• YOUR ASSIGNMENT
All lines in the material below that hold "interest" should be found and copied.

• SUPPLIED INFORMATION
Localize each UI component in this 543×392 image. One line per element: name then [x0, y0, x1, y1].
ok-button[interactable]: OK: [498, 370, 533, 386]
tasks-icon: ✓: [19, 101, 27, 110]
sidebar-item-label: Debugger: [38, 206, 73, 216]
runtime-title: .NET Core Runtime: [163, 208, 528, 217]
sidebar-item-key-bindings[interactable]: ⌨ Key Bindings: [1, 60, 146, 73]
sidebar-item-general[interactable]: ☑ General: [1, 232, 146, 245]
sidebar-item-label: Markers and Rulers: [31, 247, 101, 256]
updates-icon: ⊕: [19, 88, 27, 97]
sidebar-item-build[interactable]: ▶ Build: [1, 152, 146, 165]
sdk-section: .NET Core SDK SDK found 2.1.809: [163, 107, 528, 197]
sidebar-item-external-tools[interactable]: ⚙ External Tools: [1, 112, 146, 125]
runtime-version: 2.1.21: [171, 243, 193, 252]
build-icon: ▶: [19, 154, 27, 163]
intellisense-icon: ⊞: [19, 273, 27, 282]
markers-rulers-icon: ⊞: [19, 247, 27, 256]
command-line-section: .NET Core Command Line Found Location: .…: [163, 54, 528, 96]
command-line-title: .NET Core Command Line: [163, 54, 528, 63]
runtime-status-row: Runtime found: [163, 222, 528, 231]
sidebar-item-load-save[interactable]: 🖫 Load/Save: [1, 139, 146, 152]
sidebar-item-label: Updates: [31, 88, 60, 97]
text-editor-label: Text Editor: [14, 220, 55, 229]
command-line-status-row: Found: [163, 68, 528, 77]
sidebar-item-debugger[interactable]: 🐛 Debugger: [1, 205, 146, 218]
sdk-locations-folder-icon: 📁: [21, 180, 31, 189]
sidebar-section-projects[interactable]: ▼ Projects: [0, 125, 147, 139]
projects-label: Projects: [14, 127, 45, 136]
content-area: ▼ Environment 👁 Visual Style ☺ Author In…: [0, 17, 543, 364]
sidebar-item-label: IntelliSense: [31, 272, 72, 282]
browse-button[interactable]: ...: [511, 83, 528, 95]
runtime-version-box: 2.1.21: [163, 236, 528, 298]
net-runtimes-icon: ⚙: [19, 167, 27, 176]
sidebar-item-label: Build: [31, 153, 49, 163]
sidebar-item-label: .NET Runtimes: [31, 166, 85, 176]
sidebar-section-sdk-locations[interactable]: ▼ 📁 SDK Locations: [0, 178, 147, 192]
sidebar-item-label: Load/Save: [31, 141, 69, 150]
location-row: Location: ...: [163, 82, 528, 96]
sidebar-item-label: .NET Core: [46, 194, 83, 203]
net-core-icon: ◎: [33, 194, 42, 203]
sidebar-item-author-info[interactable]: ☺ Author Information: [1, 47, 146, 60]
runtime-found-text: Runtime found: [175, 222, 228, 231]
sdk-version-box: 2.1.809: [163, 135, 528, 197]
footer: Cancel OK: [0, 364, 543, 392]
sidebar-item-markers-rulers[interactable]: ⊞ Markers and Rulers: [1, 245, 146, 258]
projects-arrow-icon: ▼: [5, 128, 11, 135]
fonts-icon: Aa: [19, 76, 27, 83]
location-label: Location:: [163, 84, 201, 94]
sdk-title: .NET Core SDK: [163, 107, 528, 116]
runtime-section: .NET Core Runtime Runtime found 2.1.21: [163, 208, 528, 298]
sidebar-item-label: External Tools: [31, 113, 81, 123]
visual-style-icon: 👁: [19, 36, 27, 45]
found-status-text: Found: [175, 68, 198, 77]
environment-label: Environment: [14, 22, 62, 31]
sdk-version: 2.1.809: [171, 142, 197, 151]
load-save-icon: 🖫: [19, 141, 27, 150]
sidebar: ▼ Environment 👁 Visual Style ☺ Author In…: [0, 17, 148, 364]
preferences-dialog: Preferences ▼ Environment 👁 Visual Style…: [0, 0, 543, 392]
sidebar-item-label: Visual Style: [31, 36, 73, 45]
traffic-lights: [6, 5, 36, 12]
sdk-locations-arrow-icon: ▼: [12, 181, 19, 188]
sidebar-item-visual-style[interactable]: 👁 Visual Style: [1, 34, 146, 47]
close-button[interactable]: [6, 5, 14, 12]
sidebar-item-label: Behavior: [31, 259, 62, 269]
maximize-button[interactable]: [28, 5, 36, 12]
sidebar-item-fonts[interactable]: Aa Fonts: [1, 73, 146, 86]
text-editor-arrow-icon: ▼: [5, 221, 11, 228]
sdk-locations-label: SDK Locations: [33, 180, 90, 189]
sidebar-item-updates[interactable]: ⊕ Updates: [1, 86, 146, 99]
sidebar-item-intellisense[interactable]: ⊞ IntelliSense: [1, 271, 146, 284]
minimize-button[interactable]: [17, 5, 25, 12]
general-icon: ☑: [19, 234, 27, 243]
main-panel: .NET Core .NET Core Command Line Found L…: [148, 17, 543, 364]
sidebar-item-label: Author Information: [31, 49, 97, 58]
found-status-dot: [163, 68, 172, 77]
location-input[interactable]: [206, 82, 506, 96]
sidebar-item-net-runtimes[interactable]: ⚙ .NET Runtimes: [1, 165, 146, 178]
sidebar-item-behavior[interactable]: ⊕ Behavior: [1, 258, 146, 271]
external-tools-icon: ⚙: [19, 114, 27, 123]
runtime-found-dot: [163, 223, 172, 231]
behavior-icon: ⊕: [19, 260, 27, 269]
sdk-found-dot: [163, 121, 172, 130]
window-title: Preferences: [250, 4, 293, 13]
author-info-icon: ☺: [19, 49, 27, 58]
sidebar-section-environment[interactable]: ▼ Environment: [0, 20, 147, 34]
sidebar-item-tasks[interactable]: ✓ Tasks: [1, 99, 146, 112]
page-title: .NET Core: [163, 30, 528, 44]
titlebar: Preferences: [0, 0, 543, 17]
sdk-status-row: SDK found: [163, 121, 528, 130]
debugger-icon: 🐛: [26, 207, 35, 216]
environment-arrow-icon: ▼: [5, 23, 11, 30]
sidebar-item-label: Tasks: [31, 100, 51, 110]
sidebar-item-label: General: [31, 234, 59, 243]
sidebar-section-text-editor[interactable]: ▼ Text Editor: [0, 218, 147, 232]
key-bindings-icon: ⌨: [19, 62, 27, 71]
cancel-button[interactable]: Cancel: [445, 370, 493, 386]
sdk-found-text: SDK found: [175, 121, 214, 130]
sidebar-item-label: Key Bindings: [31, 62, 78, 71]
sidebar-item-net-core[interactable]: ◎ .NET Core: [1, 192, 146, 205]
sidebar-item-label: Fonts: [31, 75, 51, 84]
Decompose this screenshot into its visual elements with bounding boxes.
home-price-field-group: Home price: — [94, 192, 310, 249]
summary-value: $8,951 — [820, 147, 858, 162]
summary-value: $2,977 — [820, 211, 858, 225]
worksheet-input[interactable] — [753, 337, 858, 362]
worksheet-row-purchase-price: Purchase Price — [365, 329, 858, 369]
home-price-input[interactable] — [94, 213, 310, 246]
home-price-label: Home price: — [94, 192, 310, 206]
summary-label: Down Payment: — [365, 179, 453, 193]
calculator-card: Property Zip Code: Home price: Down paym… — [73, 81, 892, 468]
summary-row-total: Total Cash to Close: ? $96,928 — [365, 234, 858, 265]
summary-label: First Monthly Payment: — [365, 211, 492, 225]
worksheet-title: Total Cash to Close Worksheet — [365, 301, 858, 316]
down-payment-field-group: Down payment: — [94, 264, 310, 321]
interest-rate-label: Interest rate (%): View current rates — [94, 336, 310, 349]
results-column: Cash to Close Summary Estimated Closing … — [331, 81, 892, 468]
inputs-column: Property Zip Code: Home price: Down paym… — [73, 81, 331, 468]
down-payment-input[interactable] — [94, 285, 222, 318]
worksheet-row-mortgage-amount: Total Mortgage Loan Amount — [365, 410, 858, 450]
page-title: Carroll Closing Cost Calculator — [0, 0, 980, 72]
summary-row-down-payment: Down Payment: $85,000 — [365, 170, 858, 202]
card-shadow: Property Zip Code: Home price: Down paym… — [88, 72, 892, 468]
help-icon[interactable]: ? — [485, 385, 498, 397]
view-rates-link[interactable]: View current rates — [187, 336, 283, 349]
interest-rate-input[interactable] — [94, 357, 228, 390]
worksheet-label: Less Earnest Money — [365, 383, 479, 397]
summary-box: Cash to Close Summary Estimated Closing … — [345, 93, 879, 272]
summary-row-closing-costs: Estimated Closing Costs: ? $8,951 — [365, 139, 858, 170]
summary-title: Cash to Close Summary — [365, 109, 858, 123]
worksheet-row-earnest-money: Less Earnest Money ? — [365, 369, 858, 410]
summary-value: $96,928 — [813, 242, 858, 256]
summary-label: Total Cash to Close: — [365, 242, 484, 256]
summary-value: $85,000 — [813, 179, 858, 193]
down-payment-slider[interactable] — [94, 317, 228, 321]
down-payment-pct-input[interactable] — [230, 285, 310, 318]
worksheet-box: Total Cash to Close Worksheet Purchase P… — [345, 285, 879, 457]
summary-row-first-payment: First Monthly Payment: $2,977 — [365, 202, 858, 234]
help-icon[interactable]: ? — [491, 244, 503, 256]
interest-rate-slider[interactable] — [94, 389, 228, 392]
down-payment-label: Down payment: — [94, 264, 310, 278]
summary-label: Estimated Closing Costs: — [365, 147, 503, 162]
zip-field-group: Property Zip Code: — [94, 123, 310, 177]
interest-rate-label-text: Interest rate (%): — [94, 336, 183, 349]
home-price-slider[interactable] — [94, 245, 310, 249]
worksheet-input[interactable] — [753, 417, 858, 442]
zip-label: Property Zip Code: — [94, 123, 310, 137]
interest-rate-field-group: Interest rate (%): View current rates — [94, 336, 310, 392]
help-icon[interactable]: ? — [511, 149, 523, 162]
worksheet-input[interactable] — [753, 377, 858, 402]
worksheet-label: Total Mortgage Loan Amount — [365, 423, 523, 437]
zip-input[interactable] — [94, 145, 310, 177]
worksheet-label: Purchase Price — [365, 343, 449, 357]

• OUTPUT OF THE EXERCISE
interest-rate-label: Interest rate (%): View current rates — [94, 336, 310, 349]
interest-rate-input[interactable] — [94, 357, 228, 390]
interest-rate-slider[interactable] — [94, 389, 228, 392]
interest-rate-label-text: Interest rate (%): — [94, 336, 183, 349]
interest-rate-field-group: Interest rate (%): View current rates — [94, 336, 310, 392]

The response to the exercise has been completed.